While I don’t tend to follow the actual Grammy awards, I do look for the nominations. This year’s list convinces me that I am increasingly incapable of saying I have any meaningful connection to pop music. Still, there are jewels every year, and one of them is the new video by OK Go, “Upside Down and Inside Out.” A costly video for an indie band, OK Go secured the sponsorship of S7 Airlines in Russia. We learn that
the band traveled to Moscow to develop the video, spending three weeks of training and filming…. The first week was used to train and get used to the flight patterns while experimenting with various motions and props they could use.
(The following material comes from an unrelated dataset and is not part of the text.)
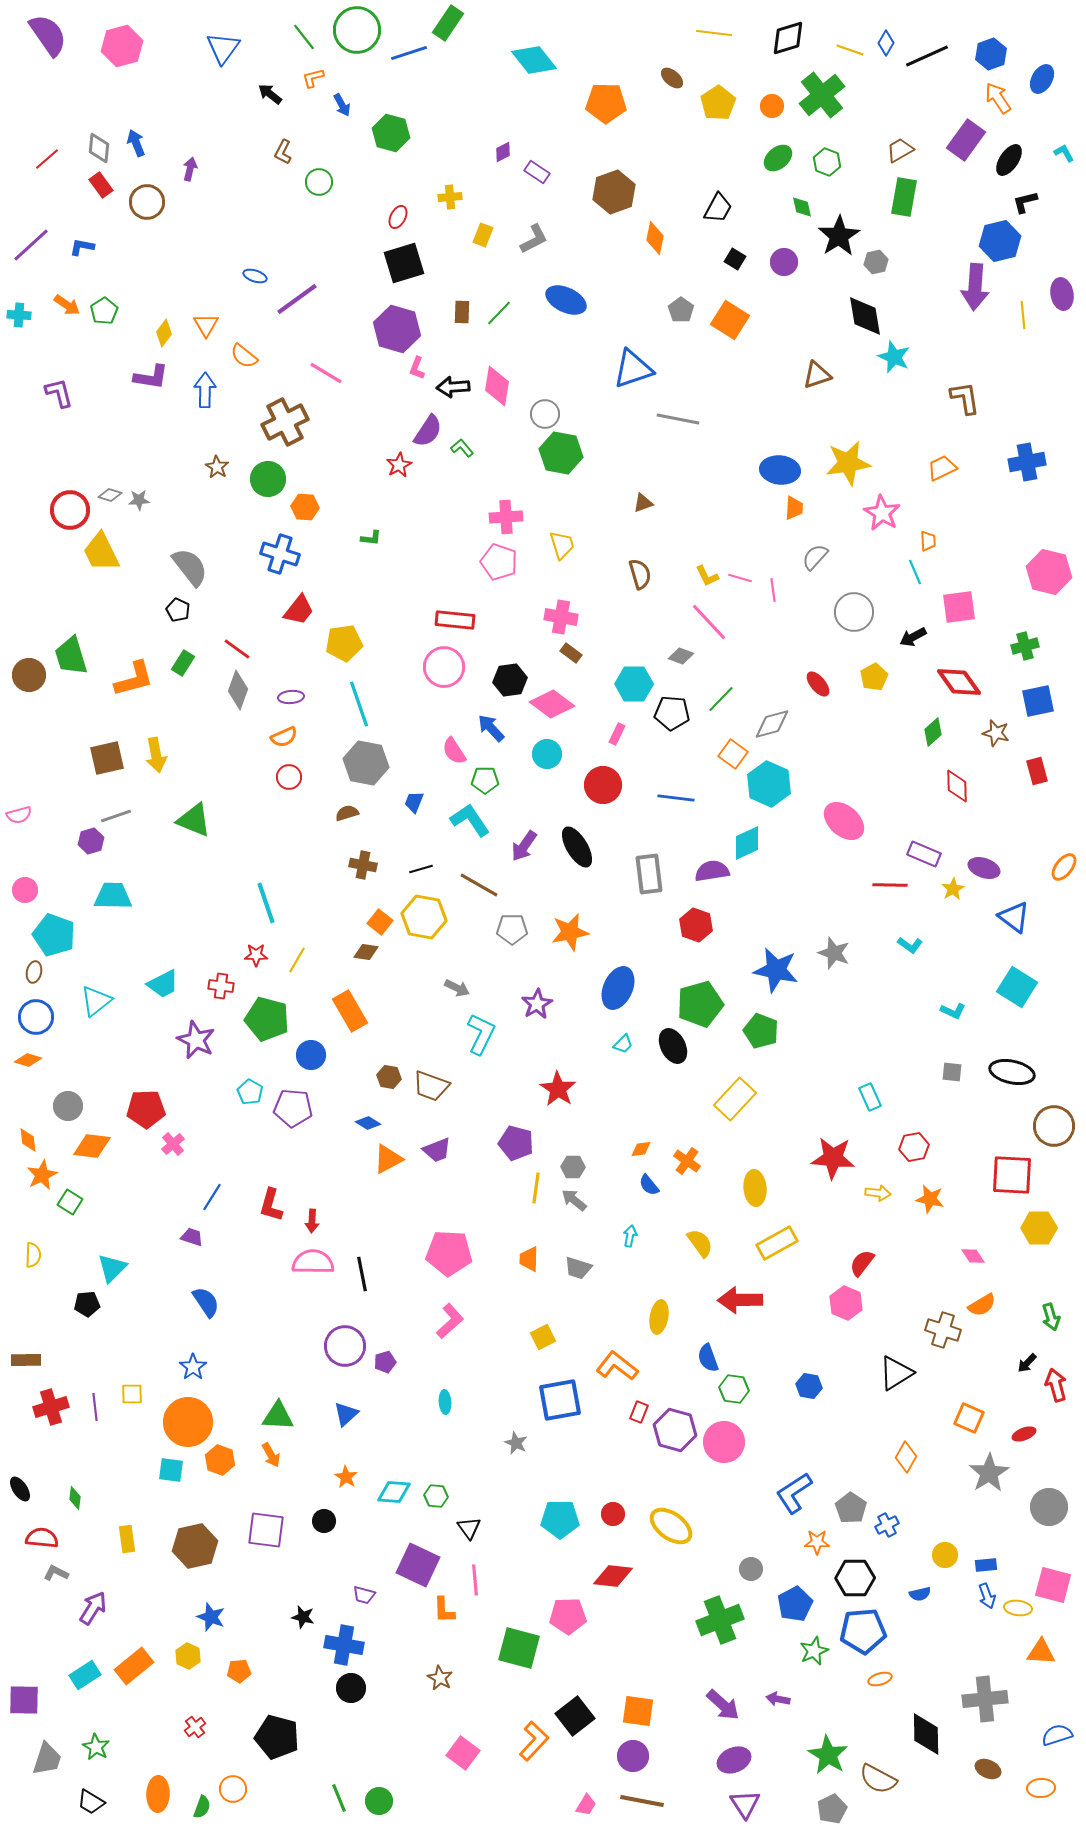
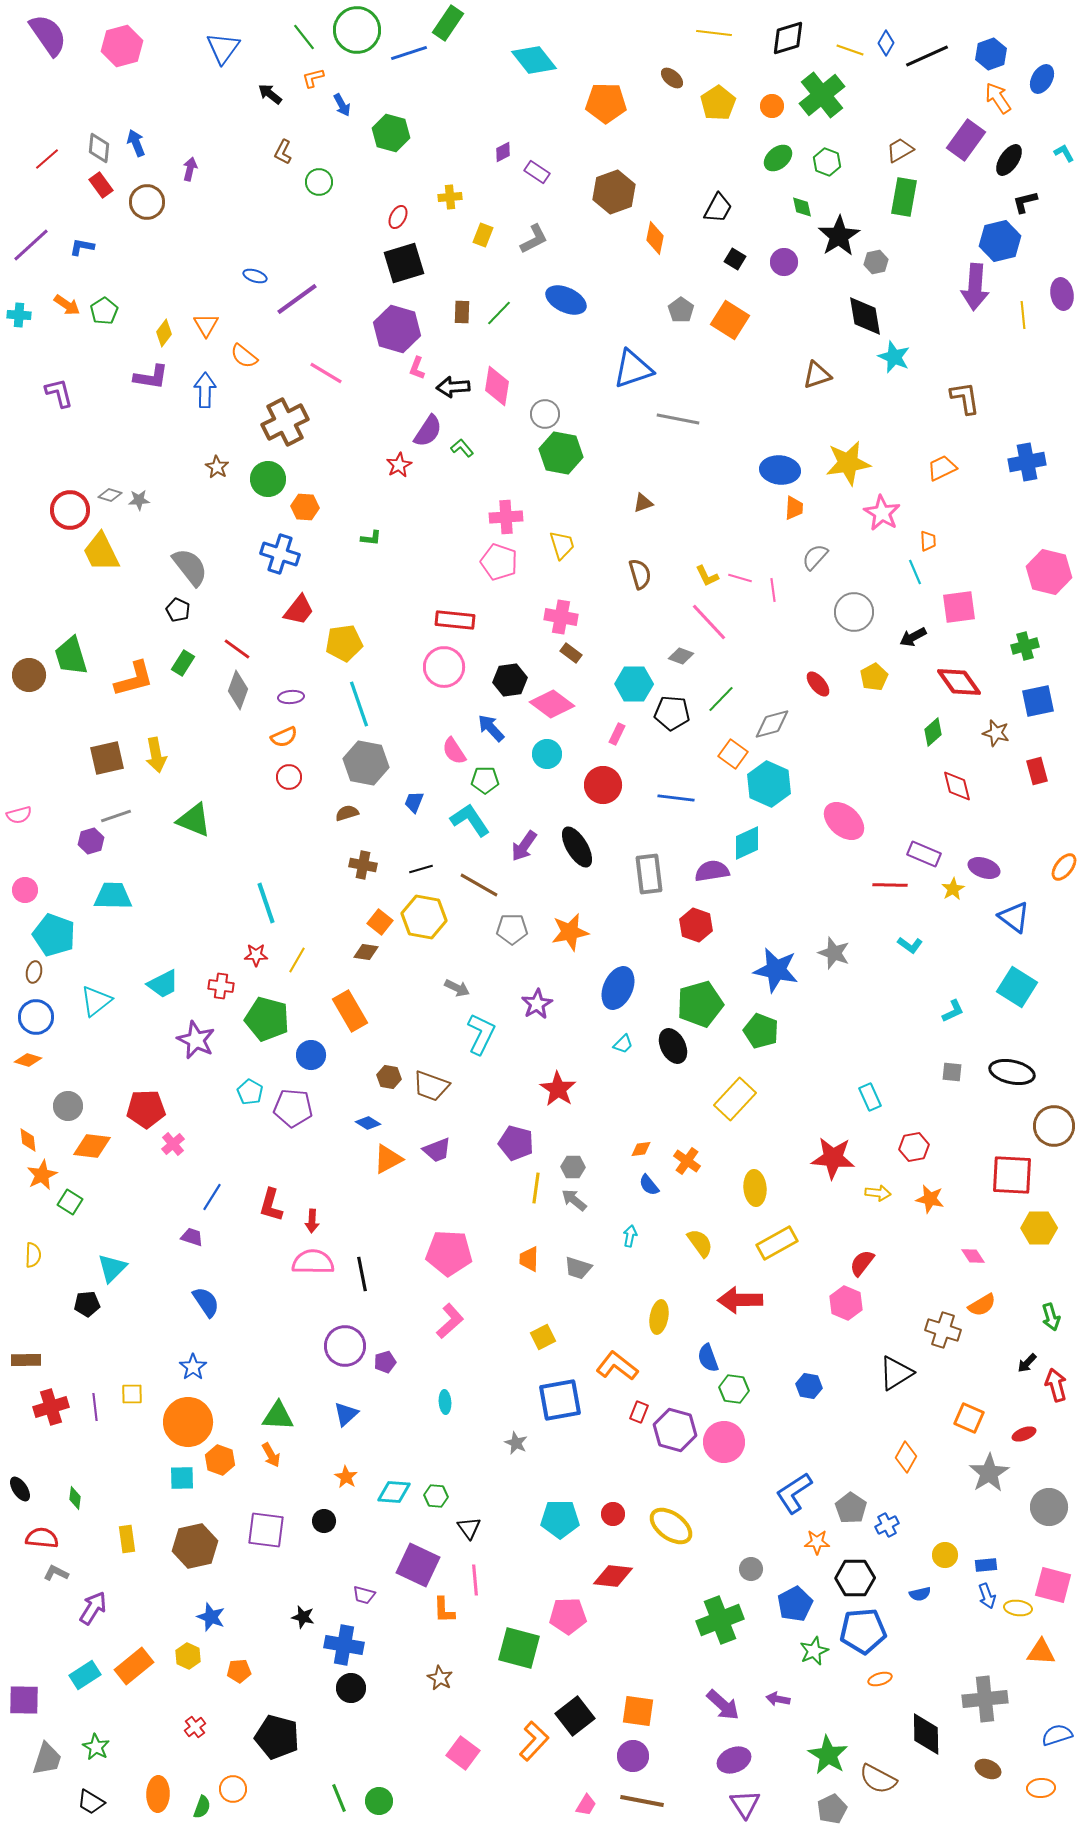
red diamond at (957, 786): rotated 12 degrees counterclockwise
cyan L-shape at (953, 1011): rotated 50 degrees counterclockwise
cyan square at (171, 1470): moved 11 px right, 8 px down; rotated 8 degrees counterclockwise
By the second week, they had decided on what elements would be in the video and used subsequent flights to plan out the choreography, and used the third week to film the various takes.
The training shows, and this is my vote for video of the year.
As the band has been working for years on this concept, it is no surprise that the line, “gravity’s just a habit that you’re pretty sure you can’t break,” sets out the challenge that OK Go takes on in this visually imaginative video.
I first met these guys back in the heady days of facebook video sharing with their hypnotic 2009 treadmill video, “Here it Goes Again.”
Not to be left in the dust–and not to be outdone by their incredible anti-gravity video, a second visually stunning and precisely choreographed video is “The One Moment.” The majority of the video is 4.2 seconds of action slowed down over three minutes. In the midst of this 4.2 seconds are moments of incredible synchronicity and planning.
The gluten-free crowd won’t love this one, but the band claims that all 215 loaves of bread used in the making of this video were past their sell-by date and rescued from the clutches of certain disposal. Quite apart from this great deed, think of the intricate work that went into the hundreds of sketches needed to produce this visual story.
While I don’t know anything about dancing, this video shows a skillful use of colour:
Choreography with Dogs!
Check out this incredibly scientific video from 2010, all in a single shot, with references to a number of other videos they produced.
And this one blows me away. In a stunt that takes Walk off the Earth to a new level, their video for “Needing/Getting” shows the hundreds of hours of planning, building and practicing must have gone into four minutes of music.
Even if you don’t prefer their sound–and I do–these guys know how to integrate music, story, technological manipulation, art, illusions, instrumental improvisation, and unusual materials into highly choreographed videos. They know how to play in light and sound. Enjoy your Friday Feature!